If he’d been selling the stuff—not something the state needed to prove—I’d have felt differently about it. But, having agreed to take his case, I still would have done my best to get him off. That’s the system, and it’s not a bad one.

I flicked away my cigarette butt and went back into the courthouse. As I shouldered my way through the crowded lobby I felt a hand on my arm. I turned. It was the ADA who had unsuccessfully prosecuted the bricklayer. “You’re Mr. McCloud’s counsel?” she said.

I nodded. “Brady Coyne.”

“Joan Redlich. Here.” She handed me a sheet of paper.

“What’s this?”

“The police report. You’re entitled to it.”

“Yes. Thanks. I’ll want a copy of the warrant, too.”

She smiled quickly. “You’ll have it, Mr. Coyne.”

She turned and headed into the courtroom. I followed her in and resumed my seat. I skimmed through the police report. It was written in the peculiarly stilted language policemen insist on using, on their theory, I assume, that it makes them sound highly educated.

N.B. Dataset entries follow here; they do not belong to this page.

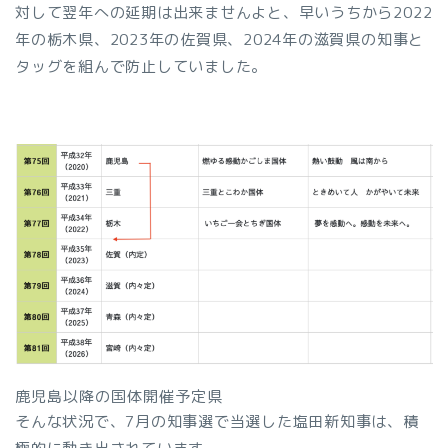
対して翌年への延期は出来ませんよと、早いうちから2022
年の栃木県、2023年の佐賀県、2024年の滋賀県の知事と
タッグを組んで防止していました。
鹿児島以降の国体開催予定県
そんな状況で、7月の知事選で当選した塩田新知事は、積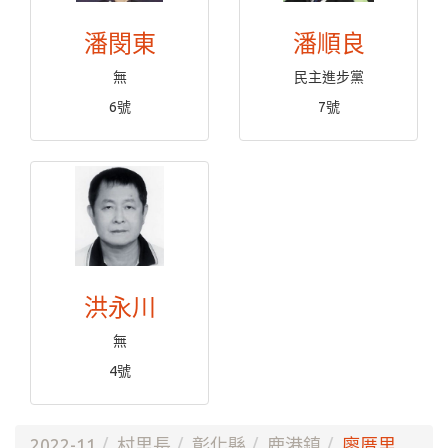
潘閔東
潘順良
無
民主進步黨
6號
7號
洪永川
無
4號
2022-11
村里長
彰化縣
鹿港鎮
廖厝里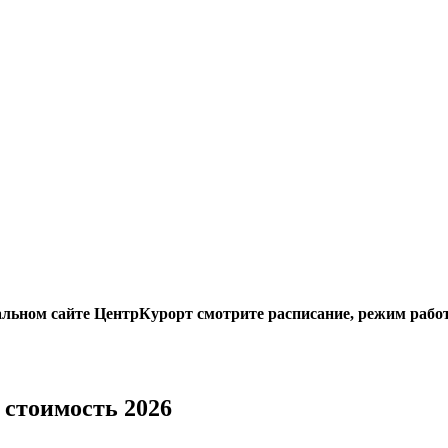
альном сайте ЦентрКурорт смотрите расписание, режим работ
 стоимость 2026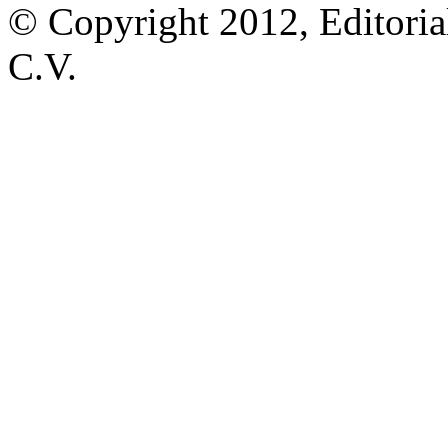
© Copyright 2012, Editoria
C.V.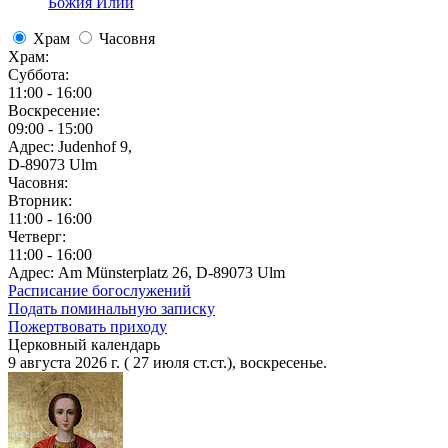
Божия Илии
Храм
Часовня
Храм:
Суббота:
11:00 - 16:00
Воскресение:
09:00 - 15:00
Адрес: Judenhof 9,
D-89073 Ulm
Часовня:
Вторник:
11:00 - 16:00
Четверг:
11:00 - 16:00
Адрес: Am Münsterplatz 26, D-89073 Ulm
Расписание богослужений
Подать поминальную записку
Пожертвовать приходу
Церковный календарь
9 августа 2026 г. ( 27 июля ст.ст.), воскресенье.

To me, it always sounds like somebody trying to sound highly educated.

The report was signed by Sgt. Richard Oakley, Wilson Falls P.D.

Sergeant Oakley had written that the Wilson Falls police, acting upon a proper warrant, did on the afternoon of seven July confiscate an estimated fifty pounds or more of marijuana from the backyard garden of one Daniel McCloud, citizen of Wilson Falls. They did, pursuant to a search of the premises, also confiscate cigarette papers, a scale, a box of plastic bags, fifteen smoking pipes of various manufacture, and a cigarette rolling machine. They did consequently place the suspect, said Daniel McCloud, under arrest, recite to him his Miranda rights, handcuff him, and escort him to the jailhouse, where they did fingerprint and book him.

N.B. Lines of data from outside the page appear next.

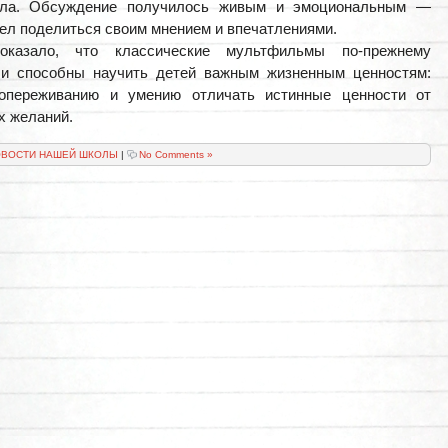
ла. Обсуждение получилось живым и эмоциональным —
ел поделиться своим мнением и впечатлениями.
оказало, что классические мультфильмы по-прежнему
 и способны научить детей важным жизненным ценностям:
сопереживанию и умению отличать истинные ценности от
х желаний.
ВОСТИ НАШЕЙ ШКОЛЫ
|
No Comments »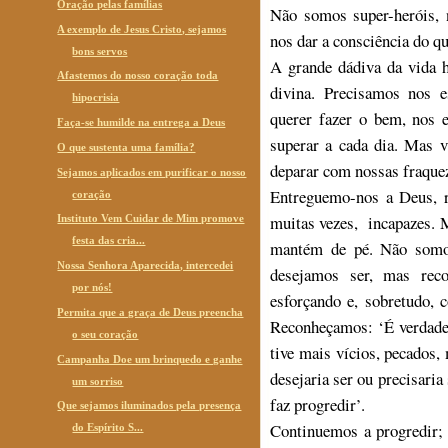
Oração pelas famílias
Não somos super-heróis,
A exemplo de Jesus Cristo, sejamos
nos dar a consciência do 
bons servos
A grande dádiva da vida 
Afastemos do nosso coração toda
divina. Precisamos nos e
hipocrisia
querer fazer o bem, nos e
Faça-se humilde na entrega a Deus
superar a cada dia. Mas v
O que sustenta uma família?
deparar com nossas fraquez
Sejamos aplicados em purificar o nosso
Entreguemo-nos a Deus, r
coração
muitas vezes, incapazes. 
Instituto Vem Cuidar de Mim promove
festa das cria...
mantém de pé. Não somos
Nossa Senhora Aparecida, intercedei
desejamos ser, mas rec
por nós!
esforçando e, sobretudo, 
Permita que a graça de Deus preencha
Reconheçamos: ‘É verdade
o seu coração
tive mais vícios, pecados
Campanha Doe um brinquedo e ganhe
desejaria ser ou precisari
um sorriso
faz progredir’.
Que sejamos iluminados pela presença
Continuemos a progredir; 
do Espírito S...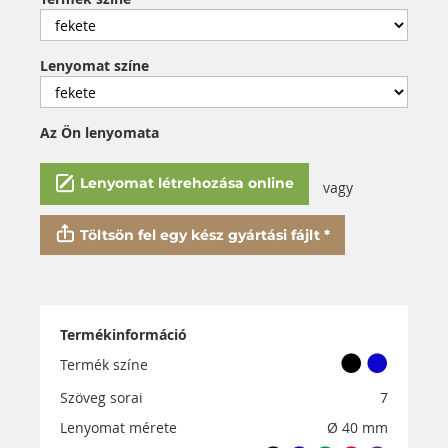
Lenyomat színe
Az Ön lenyomata
Lenyomat létrehozása online
vagy
Töltsön fel egy kész gyártási fájlt *
Termékinformáció
Termék színe
Szöveg sorai
7
Lenyomat mérete
Ø 40 mm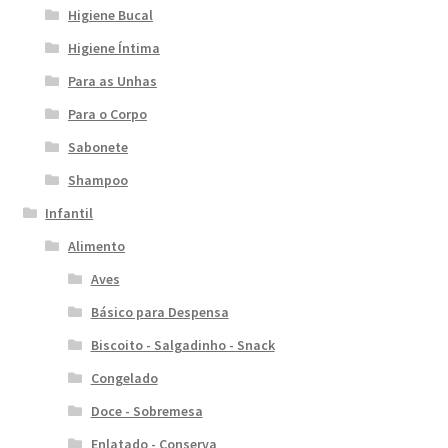
Higiene Bucal
Higiene Íntima
Para as Unhas
Para o Corpo
Sabonete
Shampoo
Infantil
Alimento
Aves
Básico para Despensa
Biscoito - Salgadinho - Snack
Congelado
Doce - Sobremesa
Enlatado - Conserva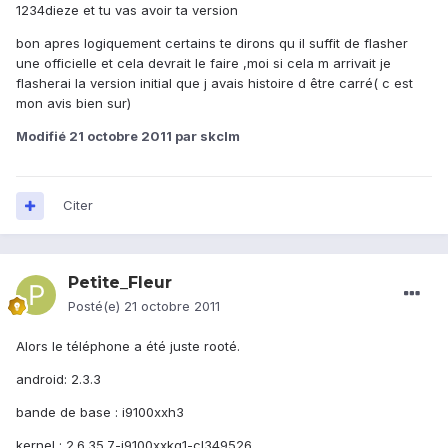
1234dieze et tu vas avoir ta version
bon apres logiquement certains te dirons qu il suffit de flasher
une officielle et cela devrait le faire ,moi si cela m arrivait je
flasherai la version initial que j avais histoire d être carré( c est
mon avis bien sur)
Modifié
21 octobre 2011
par skclm
Citer
Petite_Fleur
Posté(e)
21 octobre 2011
Alors le téléphone a été juste rooté.
android: 2.3.3
bande de base : i9100xxh3
kernel : 2.6.35.7-i9100xxkg1-cl349526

It was all pretty much the way Daniel had told it, except less eloquent.

A few minutes later the side door opened and Judge Ropek reentered. We all rose briefly, and then sat.

“Daniel McCloud,” intoned the clerk.

Daniel stood, and the officer opened the swinging door to let him out of the dock. I went down front and Daniel met me there.

“You okay?” I whispered.

“No,” he said. He glanced around, then muttered, “Bastard.”

I followed his gaze. Standing stiffly against the side wall was a large uniformed policeman. He was staring at Daniel. He stood six-three or -four with the bulk to match. He had the bristly haircut and sunburned neck of a marine drill instructor. “Oakley?” I whispered to Daniel.

“Aye. Him.”

“He’s interested in his case,” I said.

“He’s interested in me,” said Daniel.

The clerk read the charges. Possession of Class D marijuana, possession with intent to distribute, and trafficking.

The judge arched his eyebrows, then looked toward the prosecution table. “Trafficking, Ms. Redlich?”

Joan Redlich stood up and stepped toward the prosecutor’s table. Her black hair was twisted up into a bun. I guessed it would fall halfway down her back when it was unpinned. She wore dark-rimmed tinted glasses low on her nose, a gray suit that disguised her figure, and low heels. She was slim and young and, in spite of her best efforts, pretty.

Female lawyers have told me that they dress for the judge. They have different wardrobes, different hairstyles, different cosmetics, which they adapt to the situation. Some judges—His Dirty Old Honors, the lawyers call them—like to see a little leg, a hint of cleavage, eye makeup. It disposes them favorably to the client’s case. Others—especially female judges—resent it if the lawyers don’t look as shapeless and sexless as they do in their black gowns.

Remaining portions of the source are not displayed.